LE PASTEUR SAMUEL DE PERROUDET
PASTEUR SAMUEL DE PERROUDET (1665-1748) à DIEDENDORF.
Le XVIè siècle, calamiteux pour les habitants du comté de Sarrewerden, s’achève sur une promesse de temps meilleurs : en 1697, le traité de Ryswick restitue aux comtes de Nassau-Sarrewerden, les terres annexées par Louis XIV et rétablit la liberté de religion.
L’église, aussitôt se réorganise, en fondant 4 paroisses luthériennes, à Lorentzen, Keskastel, Pisdorf et Hirschland.

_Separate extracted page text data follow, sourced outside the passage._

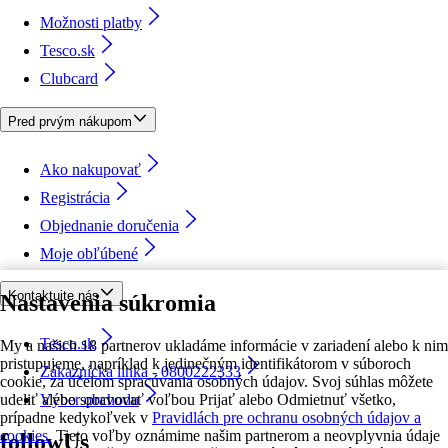
Možnosti platby
Tesco.sk
Clubcard
Pred prvým nákupom
Ako nakupovať
Registrácia
Objednanie doručenia
Moje obľúbené
Kontaktujte nás
Nastavenia súkromia
Tesco.sk
My a našich 18 partnerov ukladáme informácie v zariadení alebo k nim
pristupujeme, napríklad k jedinečným identifikátorom v súboroch
Zákaznícka linka - 0800222333
cookie, za účelom spracúvania osobných údajov. Svoj súhlas môžete
udeliť alebo spravovať voľbou Prijať alebo Odmietnuť všetko,
Výber obchodu
prípadne kedykoľvek v
Pravidlách pre ochranu osobných údajov a
cookies.
Tieto voľby oznámime našim partnerom a neovplyvnia údaje
followUs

Quant aux réformés disséminés dans les villages du Comté et de la proche Lorraine, ils se réunissent au château de Diedendorf, sous l’égide d’Otto Eberhard Streiff von Lauenstein (ca 1646-1722), qui leur accorde son soutien pour obtenir des Nassau-Sarrebrück, l’autorisation d’engager un pasteur calviniste.
C’est le pasteur Andreas Hey, de la paroisse réformée de Wolfsckirchen qui leur recommande son vicaire, Samuel de Perroudet .
Né en 1665 à Gex (Ain), fils de Jean-jacques de Perroudet, Sieur de Richelieu, ce jeune aristocrate fait ses études en Suisse et maîtrise la langue allemande aussi bien que la française, condition indispensable, pour assurer son ministère à la tête d’une diaspora hétéroclite : aux descendants des huguenots de 1559, viennent s’ajouter, après 1685, d’autres réfugiés du pays de Metz et de Bar-le -Duc, ainsi que de nombreux immigrés suisses, originaires surtout du canton de Berne.
Le nouveau pasteur est accueilli à Diedendorf le 13 décembre 1698. Il prend résidence au château, où Otto Streiff, auquel le liera bientôt une relation d’estime et d’amitié, met également à sa disposition, une salle pour la célébration des offices : «à Diedendorf, les réformés obtinrent l’autorisation de bâtir un église et un presbytère, et il s’en suivit la nomination de M.Samuel Perroudet,…qui en attendant logeait au château et y fit le service», dit une note de Paul Eugène Witz, petit-fils de Frédéric Oberlin, pasteur à Diedendorf de 1840à 1864.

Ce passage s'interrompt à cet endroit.